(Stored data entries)
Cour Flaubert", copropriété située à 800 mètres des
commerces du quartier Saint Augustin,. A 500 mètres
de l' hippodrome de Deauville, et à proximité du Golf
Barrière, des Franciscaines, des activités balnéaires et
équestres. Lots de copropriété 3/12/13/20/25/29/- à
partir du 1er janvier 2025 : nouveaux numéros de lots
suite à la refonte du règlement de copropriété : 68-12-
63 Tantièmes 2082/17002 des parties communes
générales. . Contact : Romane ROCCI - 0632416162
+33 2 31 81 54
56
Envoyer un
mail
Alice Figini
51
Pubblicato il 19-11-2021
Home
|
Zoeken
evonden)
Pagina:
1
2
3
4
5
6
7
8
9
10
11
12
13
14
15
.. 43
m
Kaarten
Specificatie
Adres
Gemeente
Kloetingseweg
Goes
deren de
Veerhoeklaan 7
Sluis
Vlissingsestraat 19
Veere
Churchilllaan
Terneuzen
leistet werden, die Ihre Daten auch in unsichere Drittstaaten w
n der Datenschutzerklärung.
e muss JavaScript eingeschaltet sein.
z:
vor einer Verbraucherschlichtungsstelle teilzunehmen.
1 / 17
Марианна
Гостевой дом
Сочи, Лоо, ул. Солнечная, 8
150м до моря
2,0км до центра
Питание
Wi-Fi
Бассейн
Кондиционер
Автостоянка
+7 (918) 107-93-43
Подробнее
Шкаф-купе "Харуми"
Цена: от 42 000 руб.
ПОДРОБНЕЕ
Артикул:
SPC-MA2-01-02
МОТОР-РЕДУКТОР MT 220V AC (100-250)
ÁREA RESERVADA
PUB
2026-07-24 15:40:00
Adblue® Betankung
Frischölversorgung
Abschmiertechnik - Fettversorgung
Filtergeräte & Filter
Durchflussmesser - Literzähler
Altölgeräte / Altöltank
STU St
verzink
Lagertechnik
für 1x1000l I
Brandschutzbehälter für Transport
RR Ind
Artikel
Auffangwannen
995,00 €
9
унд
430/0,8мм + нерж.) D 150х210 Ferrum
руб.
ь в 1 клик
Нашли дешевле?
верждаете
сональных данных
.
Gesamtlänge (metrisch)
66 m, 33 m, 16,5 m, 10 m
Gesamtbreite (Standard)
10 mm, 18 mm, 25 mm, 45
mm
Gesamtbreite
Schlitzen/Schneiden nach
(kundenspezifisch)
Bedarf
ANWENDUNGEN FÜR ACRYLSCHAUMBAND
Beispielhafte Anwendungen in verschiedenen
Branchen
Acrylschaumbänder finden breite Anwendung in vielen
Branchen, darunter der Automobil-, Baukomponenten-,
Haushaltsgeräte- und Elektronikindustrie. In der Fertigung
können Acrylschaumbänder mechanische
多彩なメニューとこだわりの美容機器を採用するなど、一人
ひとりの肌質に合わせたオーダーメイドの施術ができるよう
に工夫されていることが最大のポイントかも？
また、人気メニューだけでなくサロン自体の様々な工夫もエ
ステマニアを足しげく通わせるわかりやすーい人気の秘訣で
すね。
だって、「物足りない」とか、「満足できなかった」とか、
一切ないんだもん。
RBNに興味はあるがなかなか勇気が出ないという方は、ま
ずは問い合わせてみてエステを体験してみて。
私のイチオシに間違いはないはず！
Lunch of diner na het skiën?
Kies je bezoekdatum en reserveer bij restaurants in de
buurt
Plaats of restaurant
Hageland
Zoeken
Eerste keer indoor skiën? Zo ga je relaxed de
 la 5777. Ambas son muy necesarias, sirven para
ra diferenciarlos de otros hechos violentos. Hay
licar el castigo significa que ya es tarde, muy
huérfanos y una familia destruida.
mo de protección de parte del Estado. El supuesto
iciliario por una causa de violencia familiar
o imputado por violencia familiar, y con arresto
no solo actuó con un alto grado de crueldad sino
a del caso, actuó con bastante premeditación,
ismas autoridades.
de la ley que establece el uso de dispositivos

#### EXERCISE
Set down precisely the lines above between the line holding "huérfanos y una familia destruida." and the line holding "no solo actuó", inclusive, and nothing beyond them.

#### SOLUTION TO THIS EXERCISE
huérfanos y una familia destruida.
mo de protección de parte del Estado. El supuesto
iciliario por una causa de violencia familiar
o imputado por violencia familiar, y con arresto
no solo actuó con un alto grado de crueldad sino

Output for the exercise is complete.